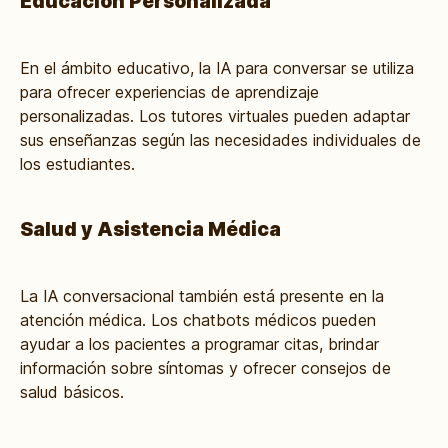
Educación Personalizada
En el ámbito educativo, la IA para conversar se utiliza
para ofrecer experiencias de aprendizaje
personalizadas. Los tutores virtuales pueden adaptar
sus enseñanzas según las necesidades individuales de
los estudiantes.
Salud y Asistencia Médica
La IA conversacional también está presente en la
atención médica. Los chatbots médicos pueden
ayudar a los pacientes a programar citas, brindar
información sobre síntomas y ofrecer consejos de
salud básicos.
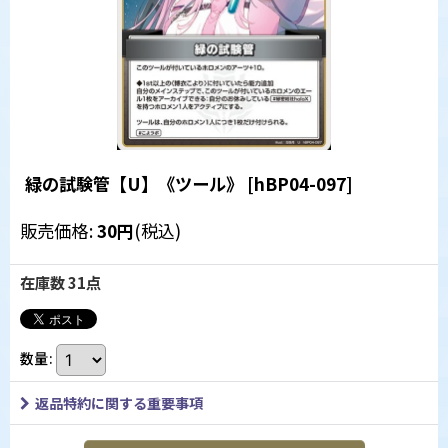
緑の試験管【U】《ツール》
[
hBP04-097
]
販売価格
:
30
円
(税込)
在庫数 31点
数量
:
返品特約に関する重要事項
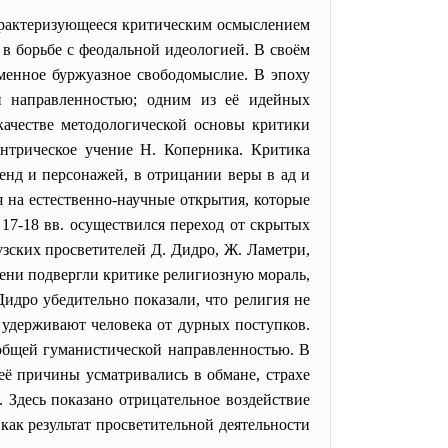
характеризующееся критическим осмыслением
в борьбе с феодальной идеологией. В своём
еменное буржуазное свободомыслие. В эпоху
ой направленностью; одним из её идейных
качестве методологической основы критики
нтрическое учение Н. Коперника. Критика
енд и персонажей, в отрицании веры в ад и
 на естественно-научные открытия, которые
17-18 вв. осуществился переход от скрытых
зских просветителей Д. Дидро, Ж. Ламетри,
мени подвергли критике религиозную мораль,
идро убедительно показали, что религия не
 удерживают человека от дурных поступков.
о общей гуманистической направленностью. В
её причины усматривались в обмане, страхе
. Здесь показано отрицательное воздействие
ак результат просветительной деятельности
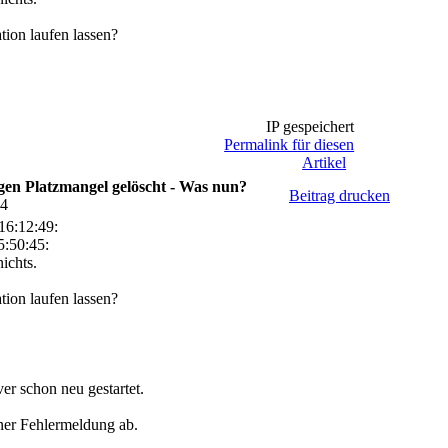
tion laufen lassen?
IP gespeichert
Permalink für diesen
Artikel
en Platzmangel gelöscht - Was nun?
Beitrag drucken
04
16:12:49:
:50:45:
ichts.
tion laufen lassen?
er schon neu gestartet.
iner Fehlermeldung ab.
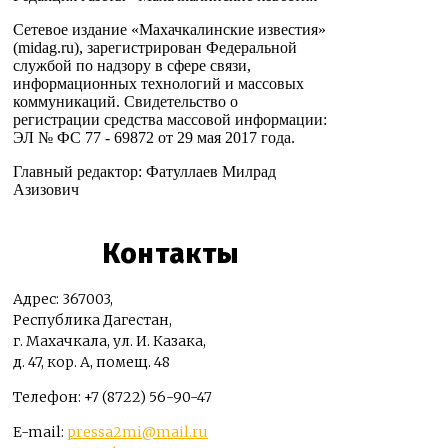
Сетевое издание «Махачкалинские известия»
(midag.ru), зарегистрирован Федеральной
службой по надзору в сфере связи,
информационных технологий и массовых
коммуникаций. Свидетельство о
регистрации средства массовой информации:
ЭЛ № ФС 77 - 69872 от 29 мая 2017 года.
Главный редактор: Фатуллаев Милрад
Азизович
Контакты
Адрес: 367003,
Республика Дагестан,
г. Махачкала, ул. И. Казака,
д. 47, кор. А, помещ. 48
Телефон: +7 (8722) 56-90-47
E-mail:
pressa2mi@mail.ru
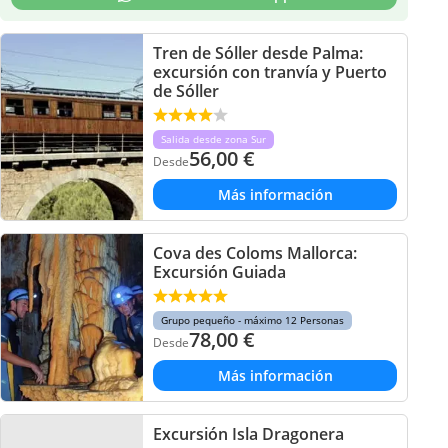
Tren de Sóller desde Palma:
excursión con tranvía y Puerto
de Sóller
Salida desde zona Sur
56,00
€
Desde
Más información
Cova des Coloms Mallorca:
Excursión Guiada
Grupo pequeño - máximo 12 Personas
78,00
€
Desde
Más información
Excursión Isla Dragonera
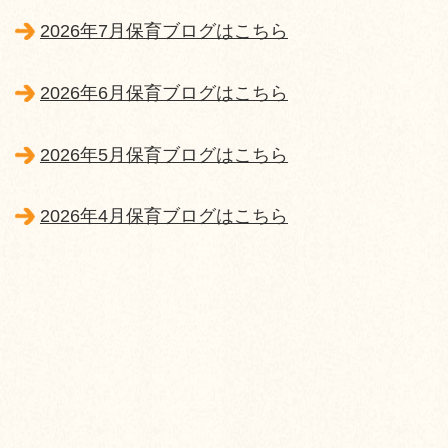
2026年7月保育ブログはこちら
2026年6月保育ブログはこちら
2026年5月保育ブログはこちら
2026年4月保育ブログはこちら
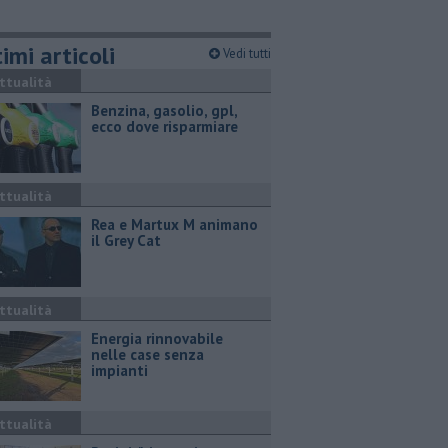
imi articoli
Vedi tutti
ttualità
​Benzina, gasolio, gpl,
ecco dove risparmiare
ttualità
Rea e Martux M animano
il Grey Cat
ttualità
Energia rinnovabile
nelle case senza
impianti
ttualità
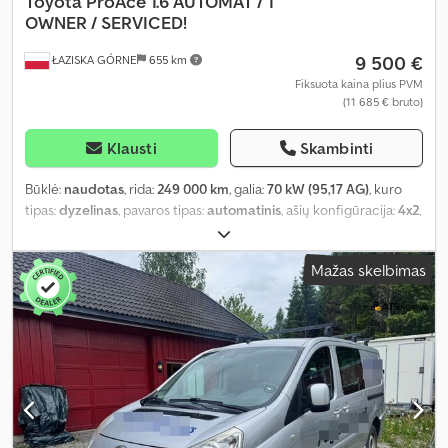
Toyota
ProAce 1.6 AUTOMAT / 1
OWNER / SERVICED!
9 500 €
ŁAZISKA GÓRNE
655 km
Fiksuota kaina plius PVM
(11 685 € bruto)
Klausti
Skambinti
Būklė:
naudotas
, rida:
249 000 km
, galia:
70 kW (95,17 AG)
, kuro
tipas:
dyzelinas
, pavaros tipas:
automatinis
, ašių konfigūracija:
4x2
,
ratų bazė:
2 930 mm
, pirmoji registracija:
08/2018
, krovimo vietos
ilgis:
2 050 mm
, krovinių skyriaus plotis:
1 600 mm
, krovos erdvės
Mažas skelbimas
aukštis:
1 200 mm
, krovinio erdvės tūris:
4 m³
, kuro bako talpa:
60 l
,
emisijos klasė:
Euro 6
, spalva:
sidabras
, pakaba:
plienas
, padangos
dydis:
215/60R16
, ankstesnių savininkų skaičius:
1
, Gamybos metai:
2018
, Įranga:
ABS, borto kompiuteris, centrinis užraktas,
diferencialo užraktas, imobilaizerio sistema, kruizo kontrolė, oro
kondicionavimas, priekabos jungtis, priešrūkiniai žibintai,
sėdynės šildytuvas, vairo stiprintuvas
,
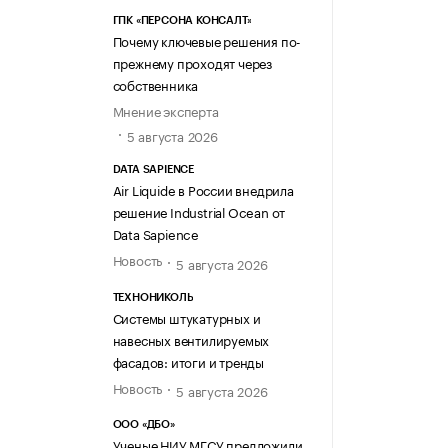
ГПК «ПЕРСОНА КОНСАЛТ»
Почему ключевые решения по-
прежнему проходят через
собственника
Мнение эксперта
5 августа 2026
DATA SAPIENCE
Air Liquide в России внедрила
решение Industrial Ocean от
Data Sapience
Новость
5 августа 2026
ТЕХНОНИКОЛЬ
Системы штукатурных и
навесных вентилируемых
фасадов: итоги и тренды
Новость
5 августа 2026
ООО «ДБО»
Ученые НИУ МГСУ предложили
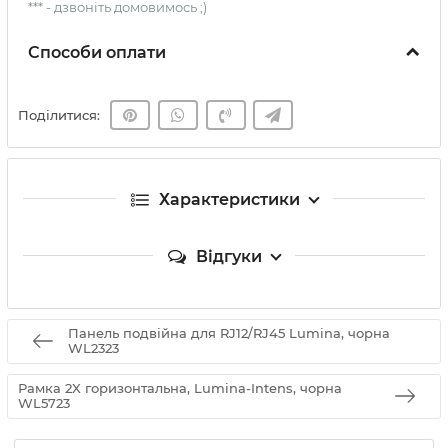
*** - дзвоніть домовимось ;)
Способи оплати
Поділитися:
Характеристики
Відгуки
Панель подвійна для RJ12/RJ45 Lumina, чорна
WL2323
Рамка 2X горизонтальна, Lumina-Intens, чорна
WL5723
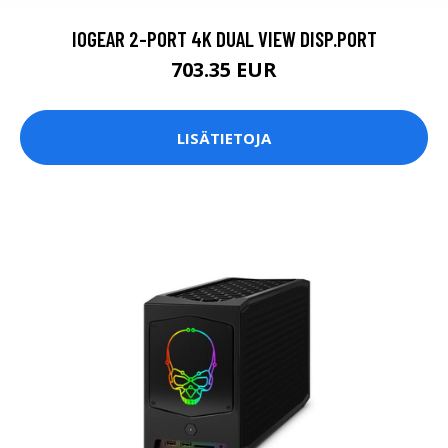
IOGEAR 2-PORT 4K DUAL VIEW DISP.PORT
703.35 EUR
LISÄTIETOJA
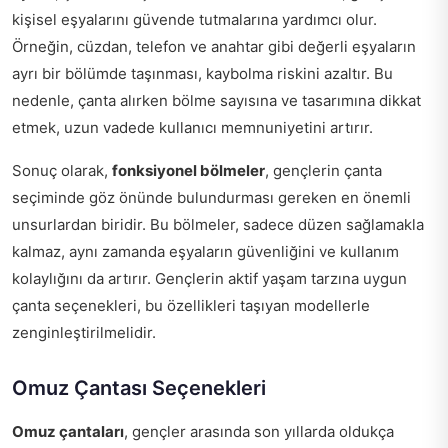
kişisel eşyalarını güvende tutmalarına yardımcı olur.
Örneğin, cüzdan, telefon ve anahtar gibi değerli eşyaların
ayrı bir bölümde taşınması, kaybolma riskini azaltır. Bu
nedenle, çanta alırken bölme sayısına ve tasarımına dikkat
etmek, uzun vadede kullanıcı memnuniyetini artırır.
Sonuç olarak,
fonksiyonel bölmeler
, gençlerin çanta
seçiminde göz önünde bulundurması gereken en önemli
unsurlardan biridir. Bu bölmeler, sadece düzen sağlamakla
kalmaz, aynı zamanda eşyaların güvenliğini ve kullanım
kolaylığını da artırır. Gençlerin aktif yaşam tarzına uygun
çanta seçenekleri, bu özellikleri taşıyan modellerle
zenginleştirilmelidir.
Omuz Çantası Seçenekleri
Omuz çantaları
, gençler arasında son yıllarda oldukça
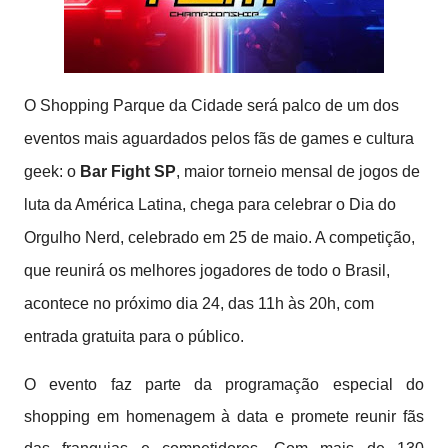
O Shopping Parque da Cidade será palco de um dos
eventos mais aguardados pelos fãs de games e cultura
geek: o
Bar Fight SP
, maior torneio mensal de jogos de
luta da América Latina, chega para celebrar o Dia do
Orgulho Nerd, celebrado em 25 de maio. A competição,
que reunirá os melhores jogadores de todo o Brasil,
acontece no próximo dia 24, das 11h às 20h, com
entrada gratuita para o público.
O evento faz parte da programação especial do
shopping em homenagem à data e promete reunir fãs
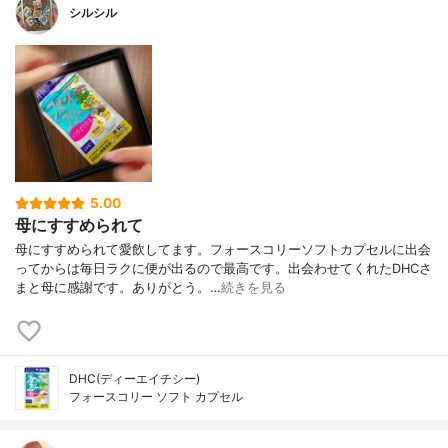
シルシル
5.00
母にすすめられて
母にすすめられて愛飲してます。フォースコリーソフトカプセルに出会
ってからは毎日ラクに便が出るので最高です。出会わせてくれたDHCさ
まと母に感謝です。ありがとう。…
続きを見る
DHC(ディーエイチシー)
フォースコリー ソフト カプセル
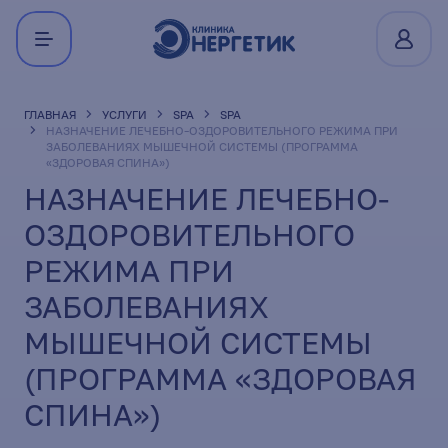
ГЛАВНАЯ
УСЛУГИ
SPA
SPA
НАЗНАЧЕНИЕ ЛЕЧЕБНО-ОЗДОРОВИТЕЛЬНОГО РЕЖИМА ПРИ
ЗАБОЛЕВАНИЯХ МЫШЕЧНОЙ СИСТЕМЫ (ПРОГРАММА
«ЗДОРОВАЯ СПИНА»)
НАЗНАЧЕНИЕ ЛЕЧЕБНО-
ОЗДОРОВИТЕЛЬНОГО
РЕЖИМА ПРИ
ЗАБОЛЕВАНИЯХ
МЫШЕЧНОЙ СИСТЕМЫ
(ПРОГРАММА «ЗДОРОВАЯ
СПИНА»)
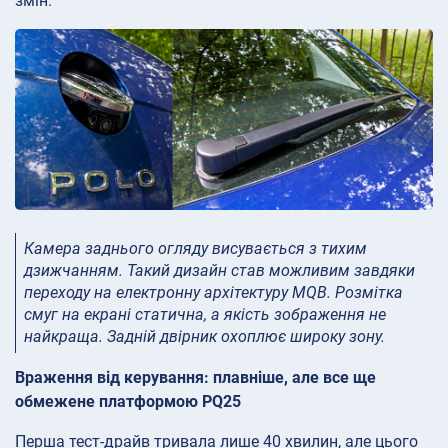
змін.
Камера заднього огляду висувається з тихим
дзижчанням. Такий дизайн став можливим завдяки
переходу на електронну архітектуру MQB. Розмітка
смуг на екрані статична, а якість зображення не
найкраща. Задній двірник охоплює широку зону.
Враження від керування: плавніше, але все ще
обмежене платформою PQ25
Перша тест-драйв тривала лише 40 хвилин, але цього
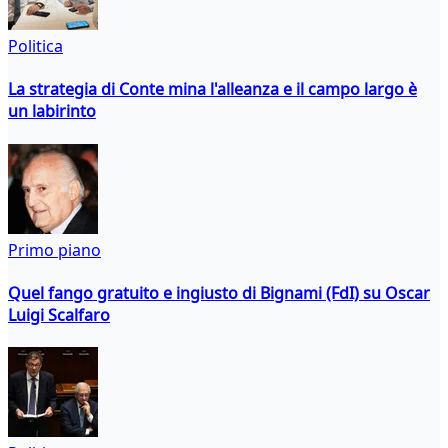
Politica
La strategia di Conte mina l'alleanza e il campo largo è
un labirinto
Primo piano
Quel fango gratuito e ingiusto di Bignami (FdI) su Oscar
Luigi Scalfaro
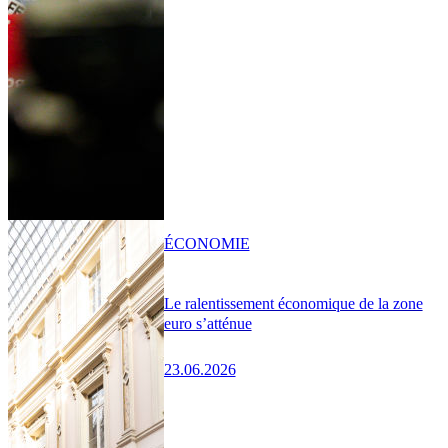
ÉCONOMIE
Le ralentissement économique de la zone
euro s’atténue
23.06.2026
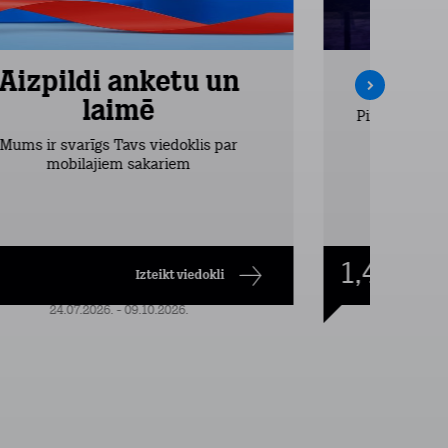
Aizpildi anketu un
Inte
laimē
Pirmos 2 mēn
vieglākais
Mums ir svarīgs Tavs viedoklis par
dr
mobilajiem sakariem
1,49
€/mēn.
Izteikt viedokli
24.07.2026. - 09.10.2026.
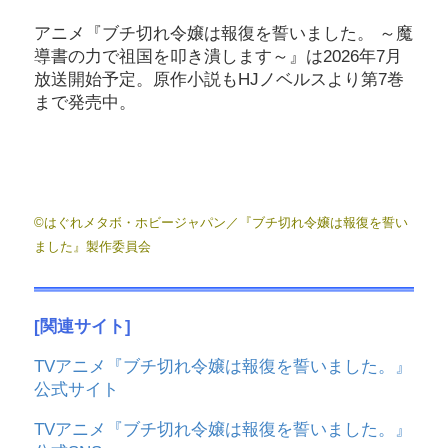
アニメ『ブチ切れ令嬢は報復を誓いました。 ～魔
導書の力で祖国を叩き潰します～』は2026年7月
放送開始予定。原作小説もHJノベルスより第7巻
まで発売中。
©はぐれメタボ・ホビージャパン／『ブチ切れ令嬢は報復を誓い
ました』製作委員会
[関連サイト]
TVアニメ『ブチ切れ令嬢は報復を誓いました。』
公式サイト
TVアニメ『ブチ切れ令嬢は報復を誓いました。』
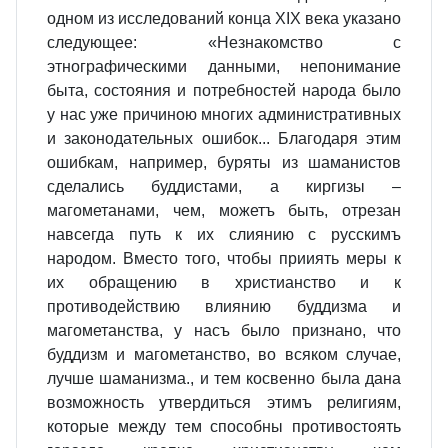
одном из исследований конца ХIХ века указано
следующее: «Незнакомство с
этнографическими данными, непонимание
быта, состояния и потребностей народа было
у нас уже причиною многих административных
и законодательных ошибок... Благодаря этим
ошибкам, например, буряты из шаманистов
сделались буддистами, а киргизы –
магометанами, чем, можетъ быть, отрезан
навсегда путь к их слиянию с русскимъ
народом. Вмeсто того, чтобы прииять меры к
их обращению в христианство и к
противодействию влиянию буддизма и
магометанства, у насъ было признано, что
буддизм и магометанство, во всяком случае,
лучше шаманизма., и тем косвенно была дана
возможность утвердиться этимъ религиям,
которые между тем способны противостоять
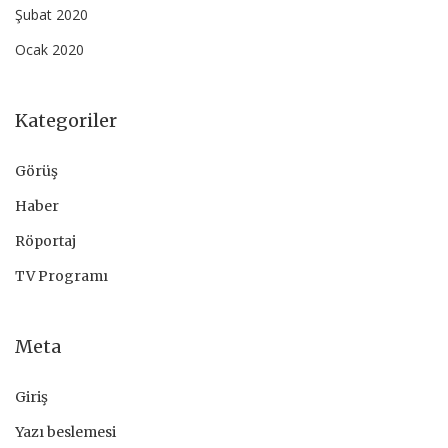
Şubat 2020
Ocak 2020
Kategoriler
Görüş
Haber
Röportaj
TV Programı
Meta
Giriş
Yazı beslemesi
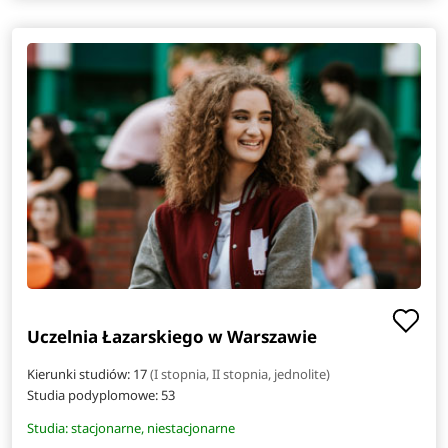
Uczelnia Łazarskiego w Warszawie
Kierunki studiów: 17
(I stopnia, II stopnia, jednolite)
Studia podyplomowe:
53
Studia: stacjonarne, niestacjonarne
• • • • •
Starting at the first line of the records and stopping after the line with "La IA conversacional", copy each line exactly; pictures stay out.

| Response box |
Educación Personalizada
En el ámbito educativo, la IA para conversar se utiliza
para ofrecer experiencias de aprendizaje
personalizadas. Los tutores virtuales pueden adaptar
sus enseñanzas según las necesidades individuales de
los estudiantes.
Salud y Asistencia Médica
La IA conversacional también está presente en la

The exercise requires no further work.